**HOW TO COMPLETE THIS TASK**
Search for the word "Retoure" in the entries. Each line that holds it should be copied.

[Saved data entries]

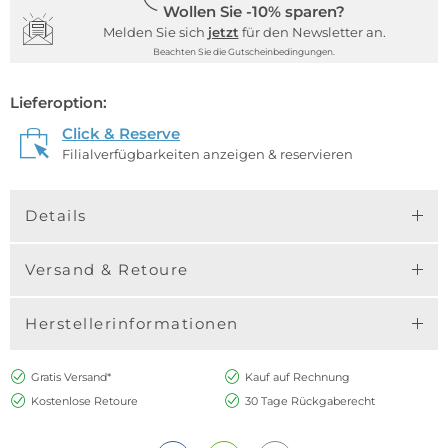
Wollen Sie -10% sparen?
Melden Sie sich
jetzt
für den Newsletter an.
Beachten Sie die Gutscheinbedingungen.
Lieferoption:
Click & Reserve
Filialverfügbarkeiten anzeigen & reservieren
Details
Versand & Retoure
Herstellerinformationen
Gratis Versand*
Kauf auf Rechnung
Kostenlose Retoure
30 Tage Rückgaberecht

**WRITTEN REPLY**
Versand & Retoure
Kostenlose Retoure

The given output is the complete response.